If my dad could sit at the house and listen to a Joe Rogan Experience podcast episode with Brian Cox he would be in heaven.
My dad was not a religious man. Nor was he a spiritual man – something I believe is more socially and culturally caused.
Anyhow, he was fascinated with space and nature but he LOVED space. He was an avid believer in what other kinds of life might be out there.
I never thought to ask him his thoughts on the world and life because frankly, it wasn’t something I was too concerned with.
I was 19 and just finished my freshman year of college – and my dad was slowly dying from cancer.
I had come to realize the silly comfort story that the church offered very early in life, so for much of my younger years I knew that my understanding of the world didn’t fall in line with the idea of God and Christianity.
I think I was 16 when I first started spiritually seeking for truth or knowledge. That’s when I found Buddhism. I still to this day hold my faith to the practice of Buddhism – however, I am not nearly as educated or dedicated as I aspire to be.
But with that being said, back to dad.
Dad loved nature and would fascinate about other life with me when we talked of aliens or just other life.
Dad flat lined once on an ambulance ride to the hospital.
When he was recovered and home later and well-adjusted he said one time that he didn’t know what he saw or felt – but “something was there – something greater than me. I don’t know what it was, but it was there.”

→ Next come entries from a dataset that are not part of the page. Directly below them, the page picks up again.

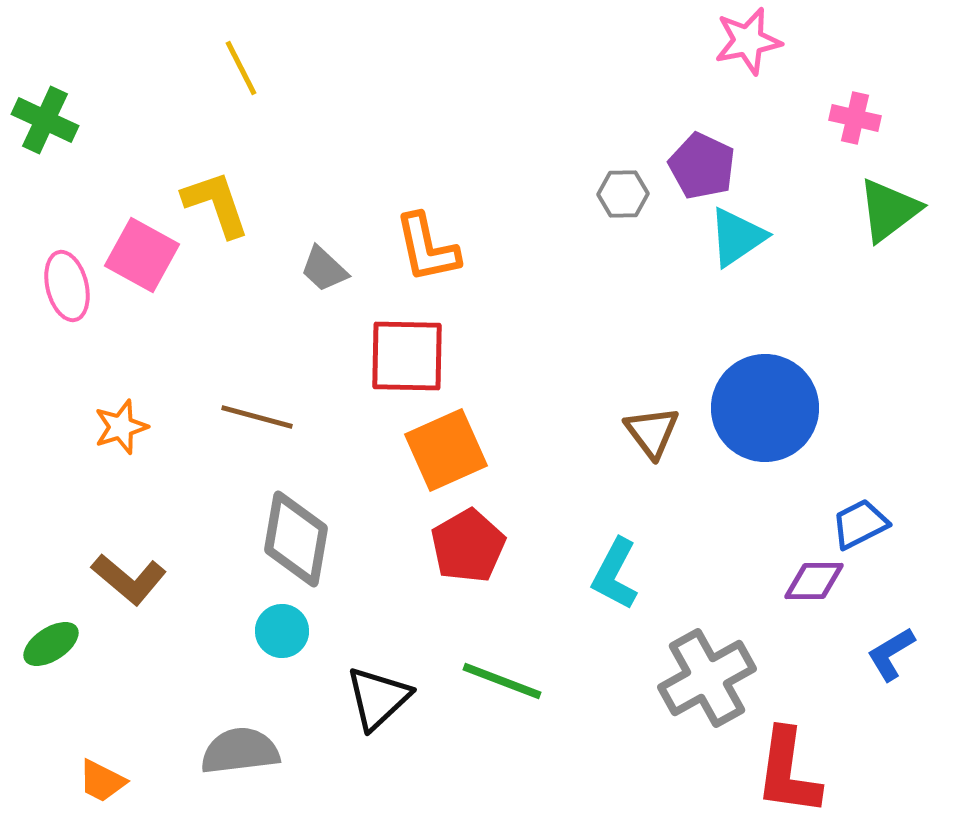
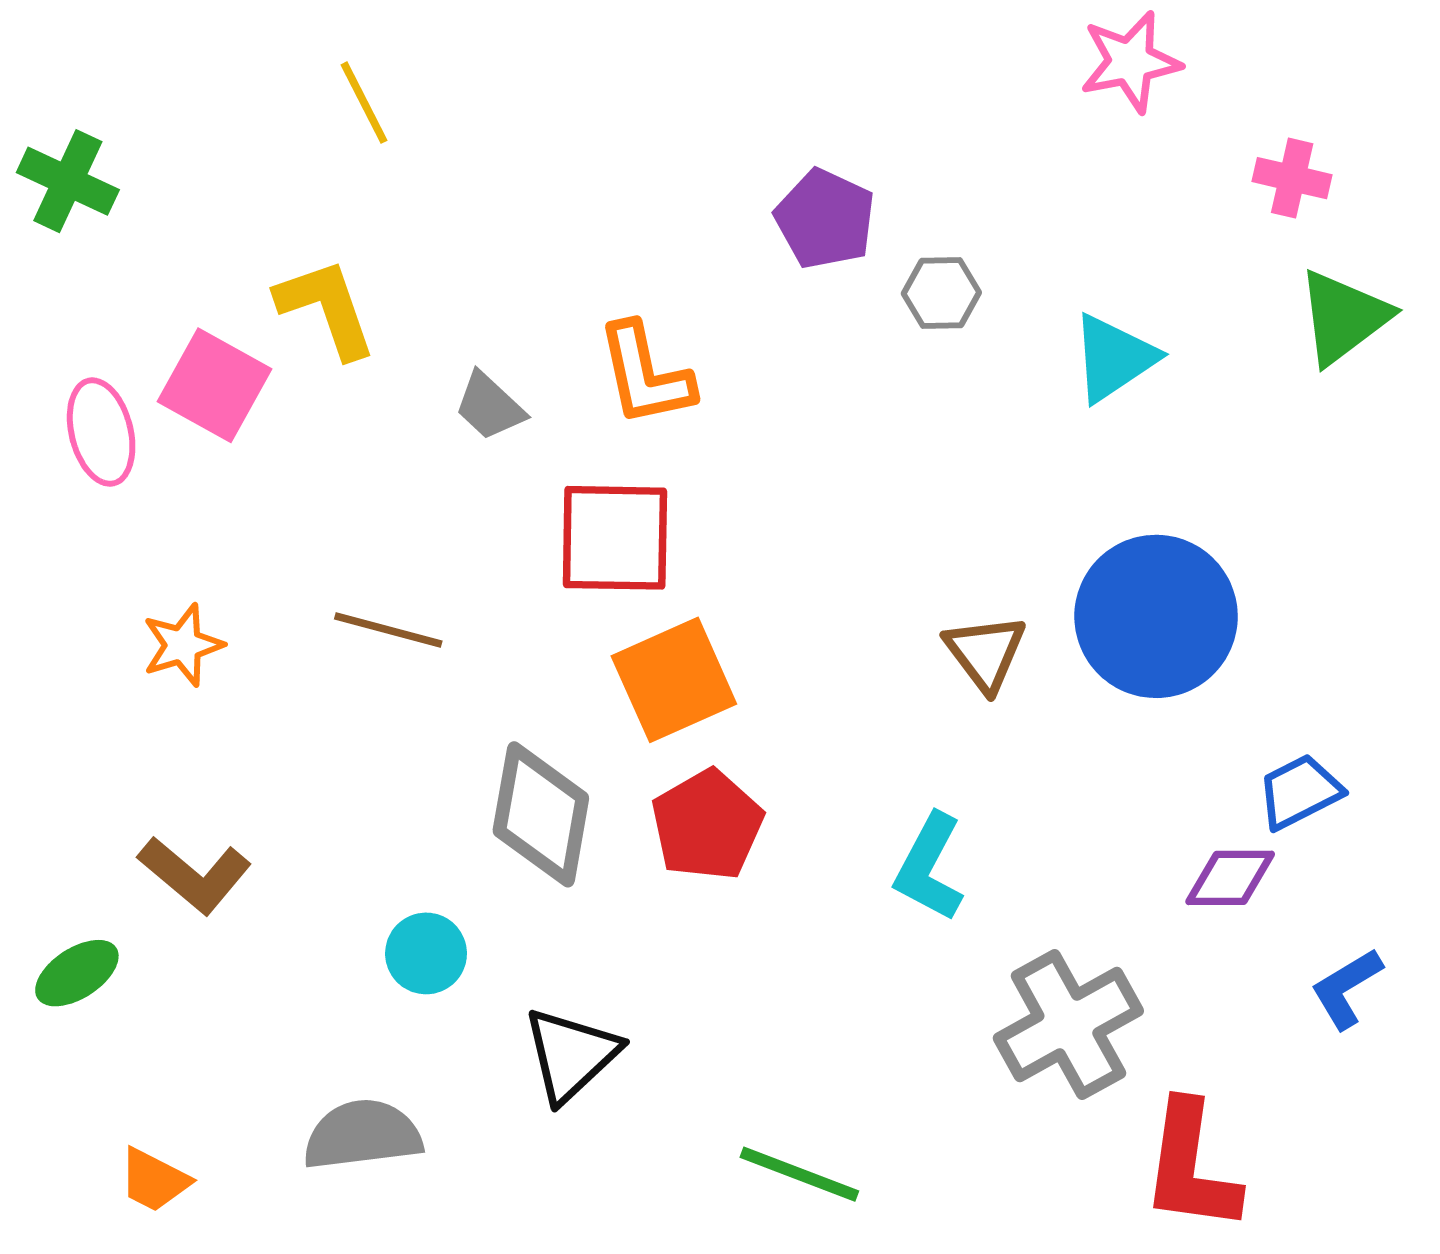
purple pentagon: (702, 166) -> (825, 219), moved
gray diamond: (296, 539) -> (541, 814), moved
green line: (502, 681) -> (799, 1174), moved

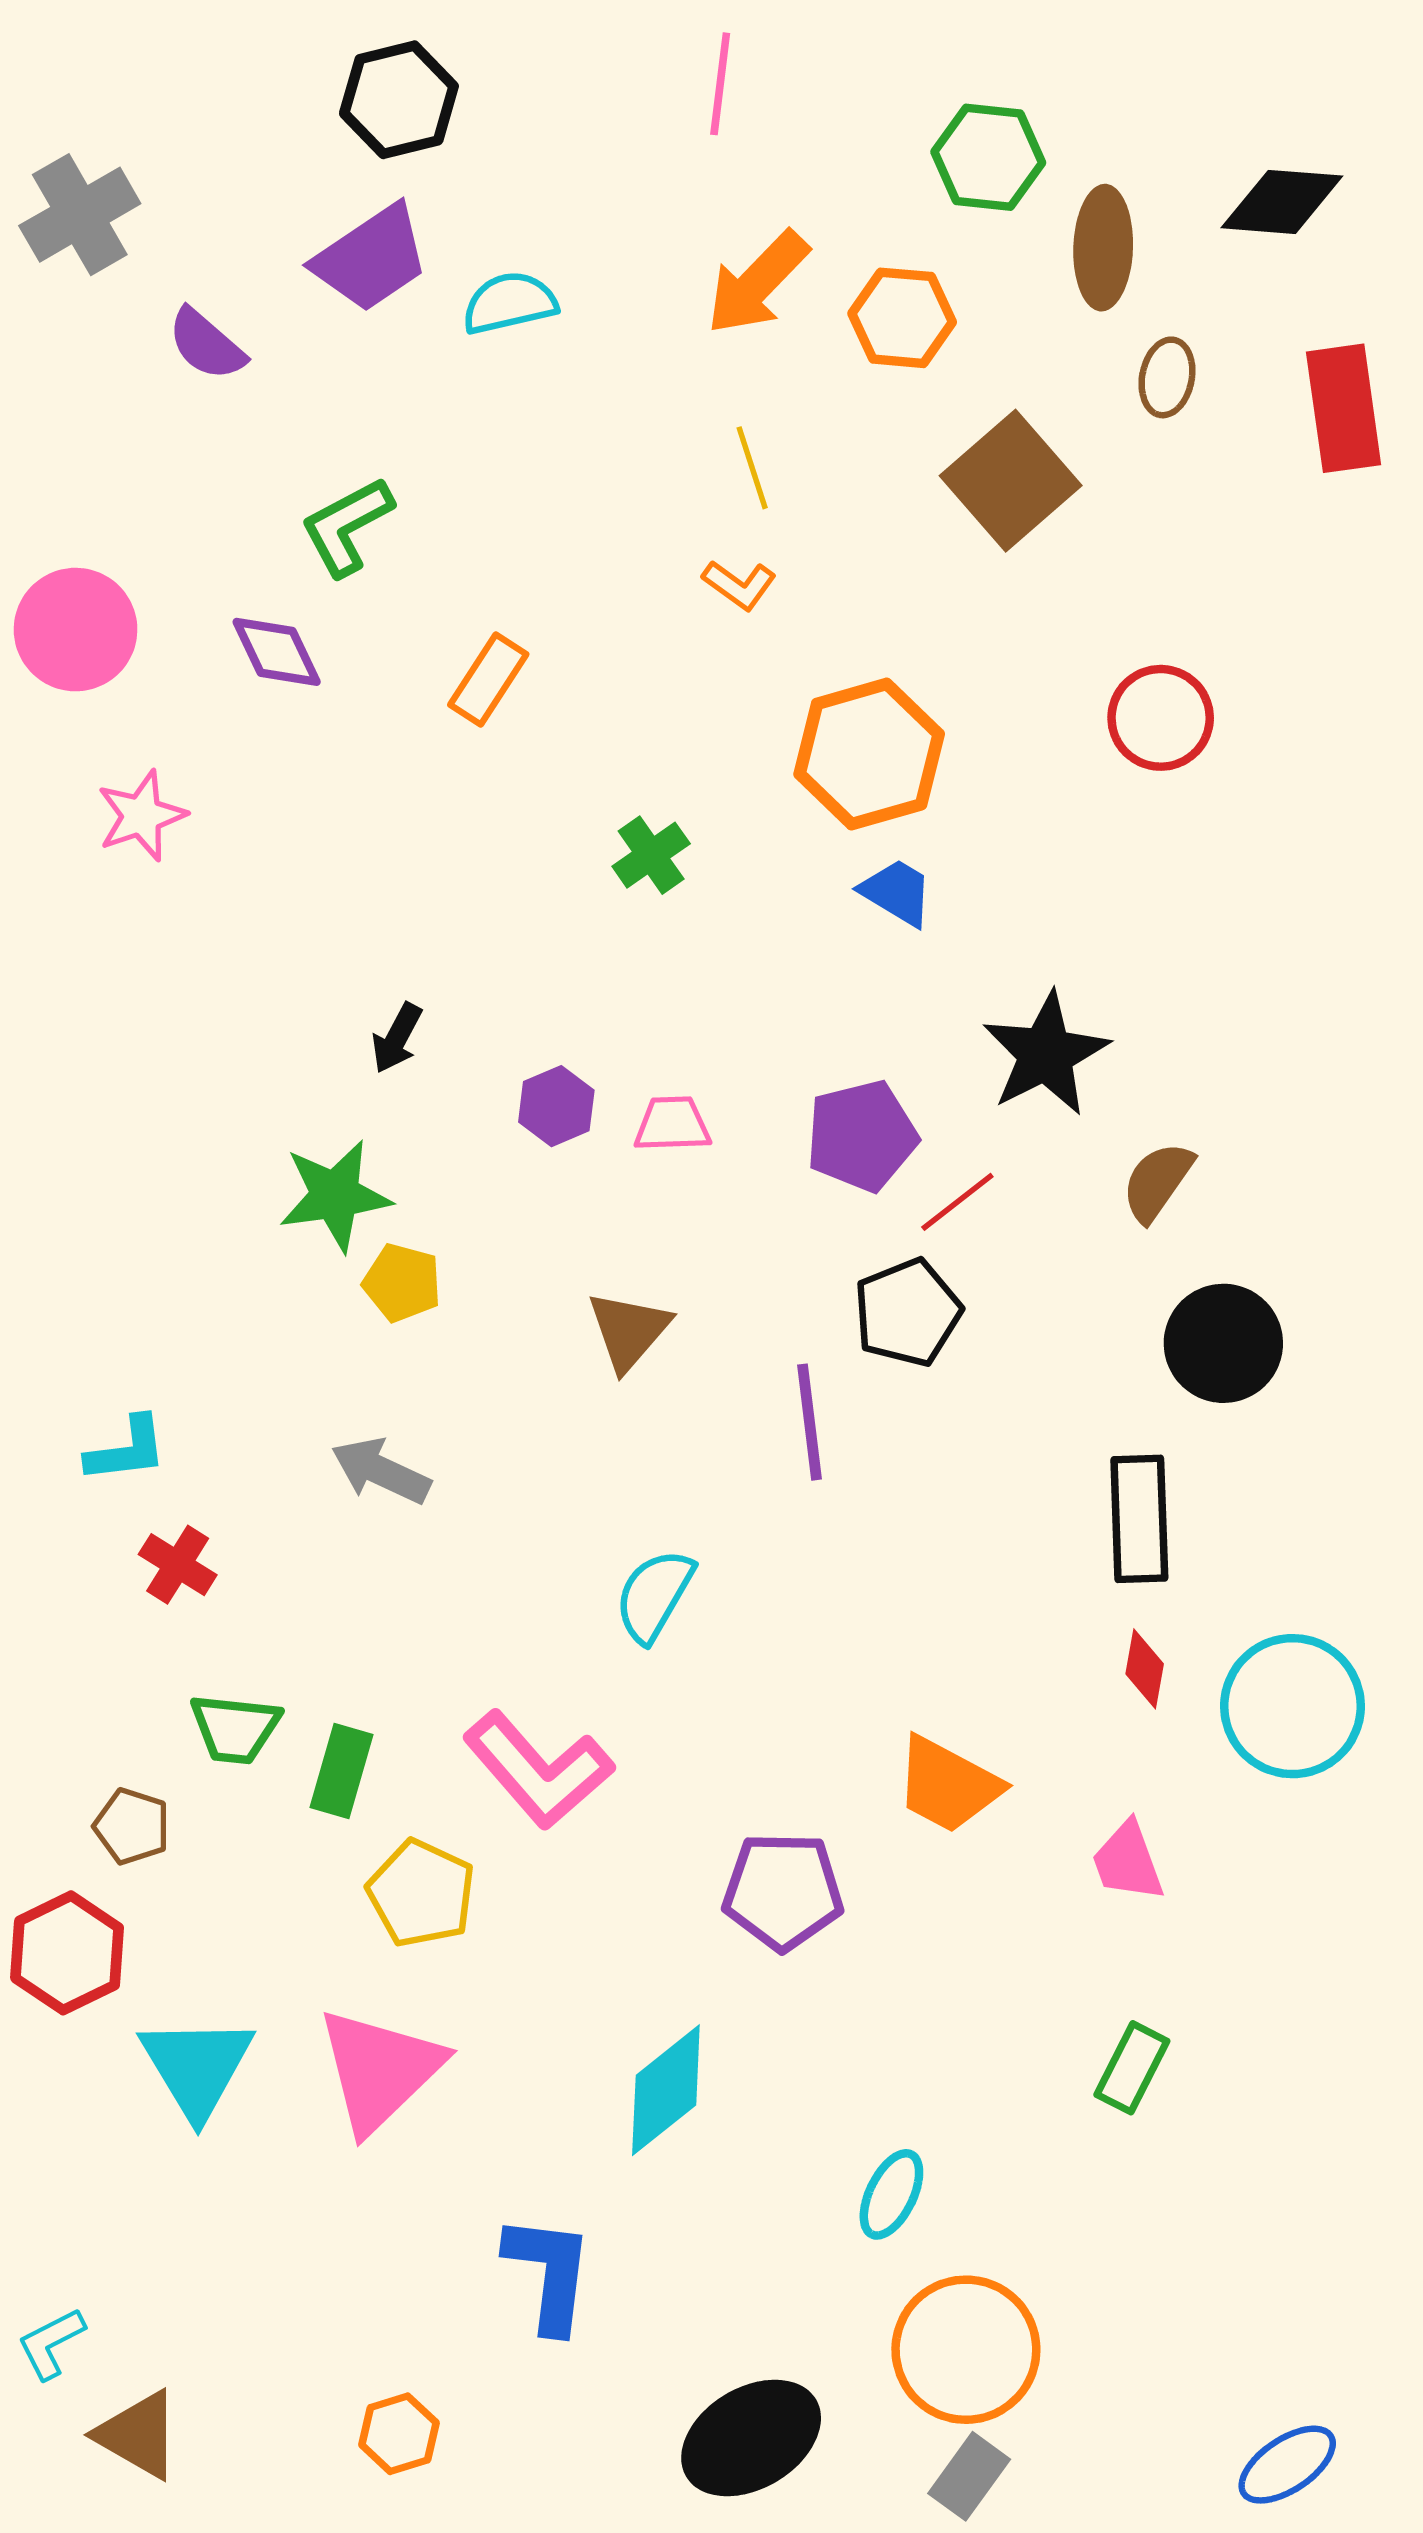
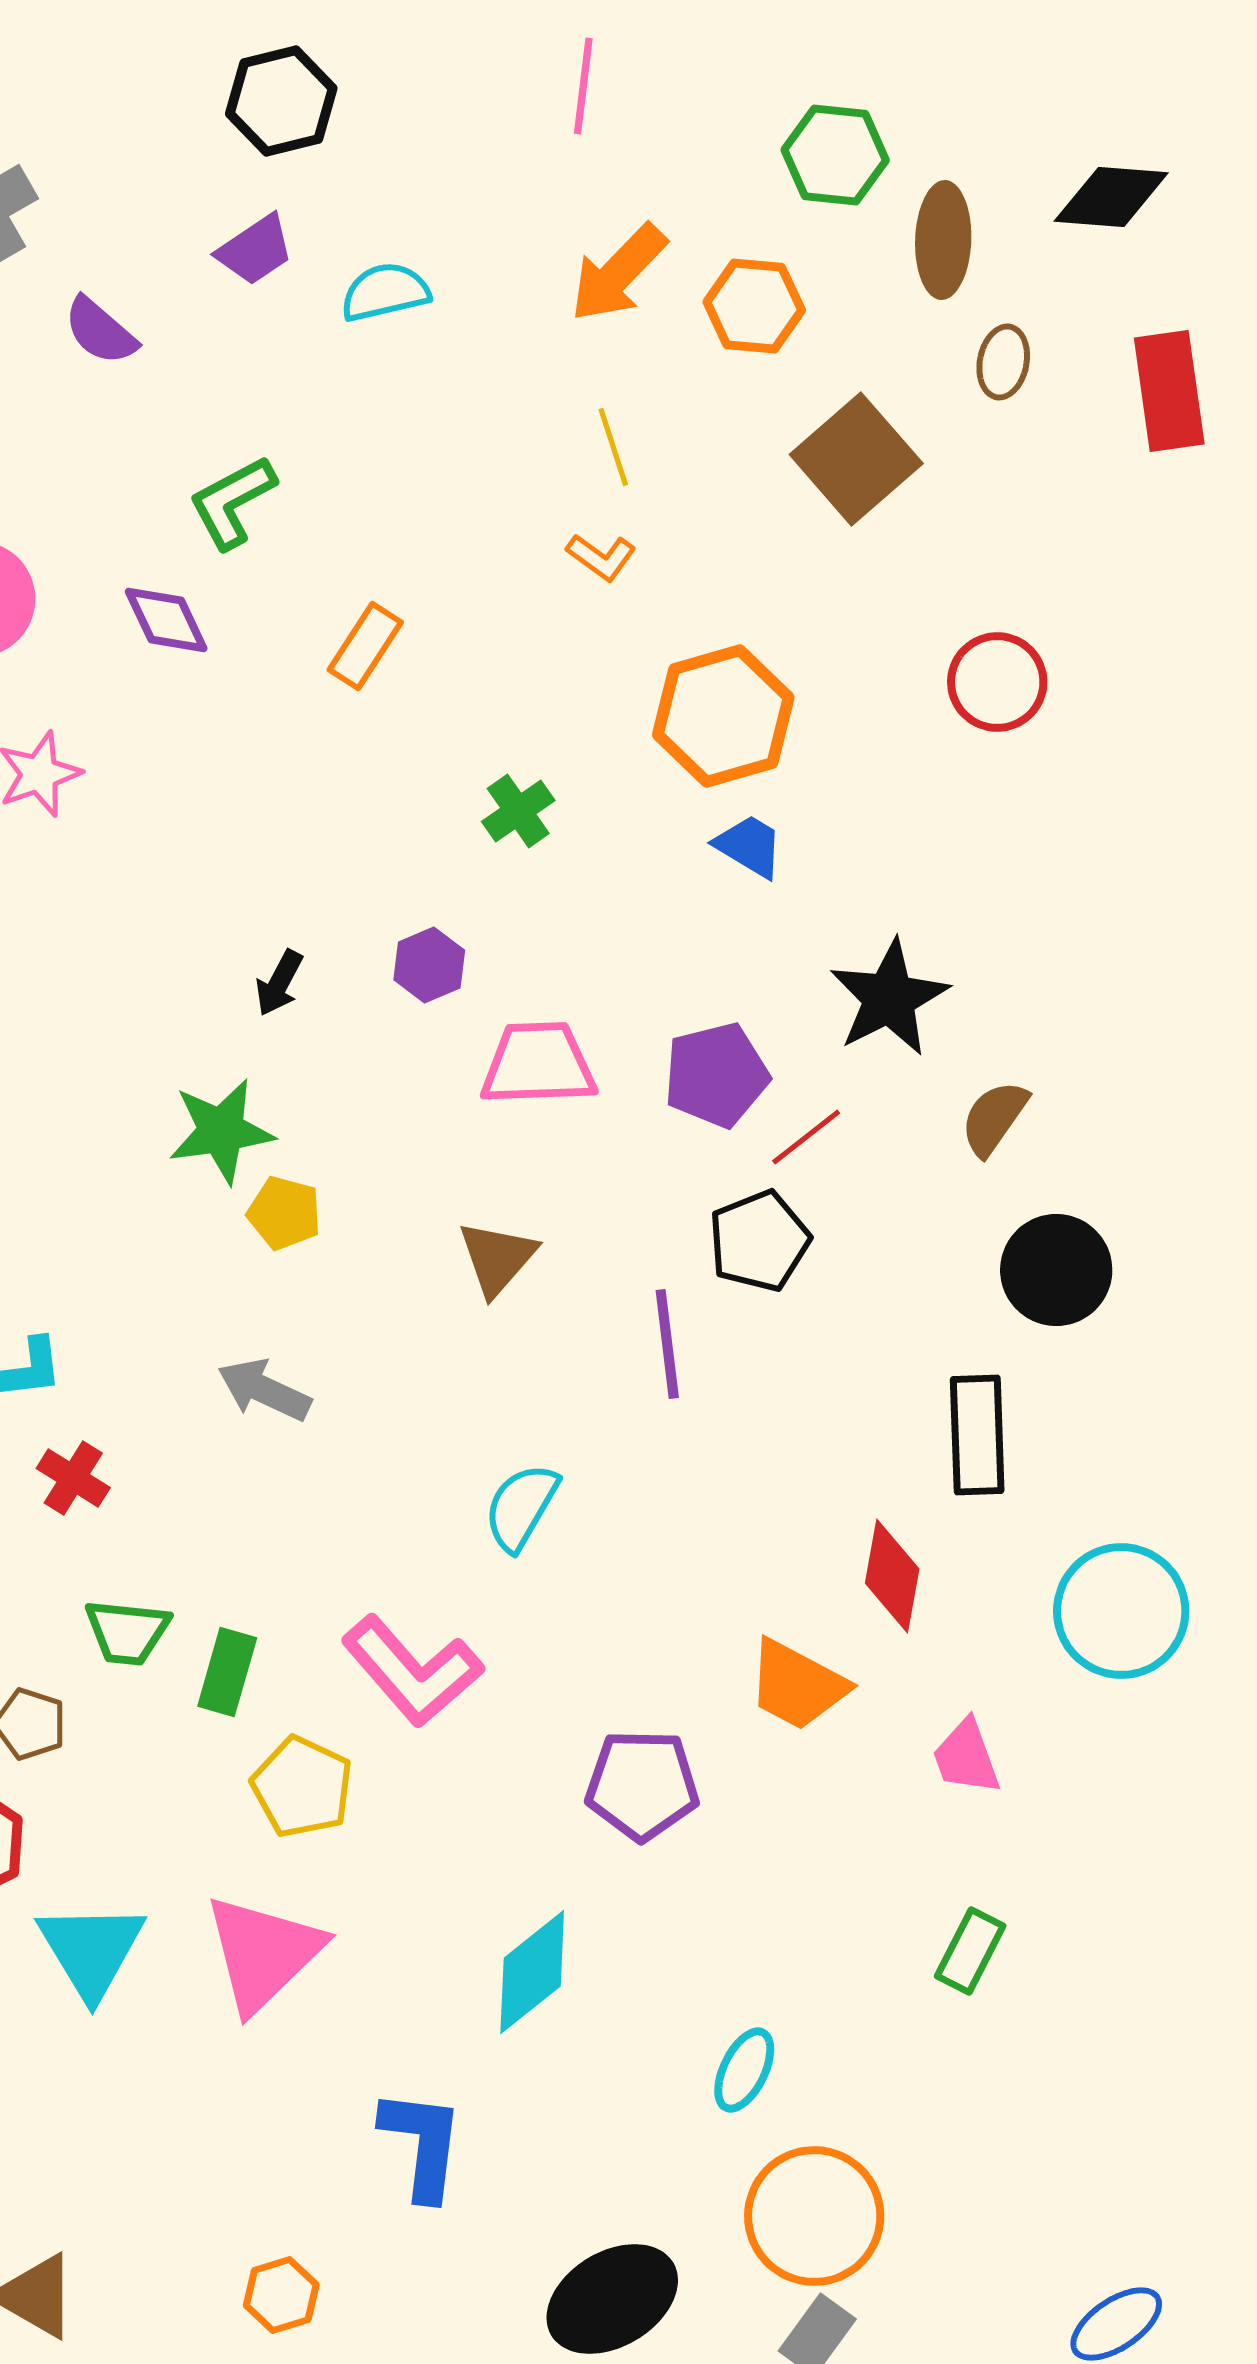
purple trapezoid: (371, 258) -> (255, 250), size x0.7
purple hexagon: (556, 1106) -> (429, 965), moved
pink trapezoid: (672, 1124) -> (538, 1064), size x1.6
red diamond: (1145, 1669) -> (892, 1576), moved, size x1.5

Powerful words to be spoken by a man for whom most his life didn’t believe in the idea of god because of science and was very much an atheist – waiting for proof. My dad followed science. He may have been a redneck but he followed science.
Of course I was immediately curious about what he experienced when I heard what he said.
He would tell me he didn’t believe in the idea of god when I asked but he would say that he definitely believed there was a power that existed.
He didn’t believe it was god or Jesus because if it was, evolution wouldn’t be real.
Dad had a great deal of faith in evolution – again, he followed science.
Dad wasn’t sure of what it was, but, he knew that there something else – he just didn’t know what it was.
Very much like how I didn’t exactly know what I wanted to write about – until I realized it was about to be my dad’s birthday.
Its 1:08 AM.
So with this silly little self-expression and story-telling.
Happy Birthday, Dad.
This one’s for you.
P.S. the tequila will be tonight.
KAS
“My words give me sanity when I can’t think.”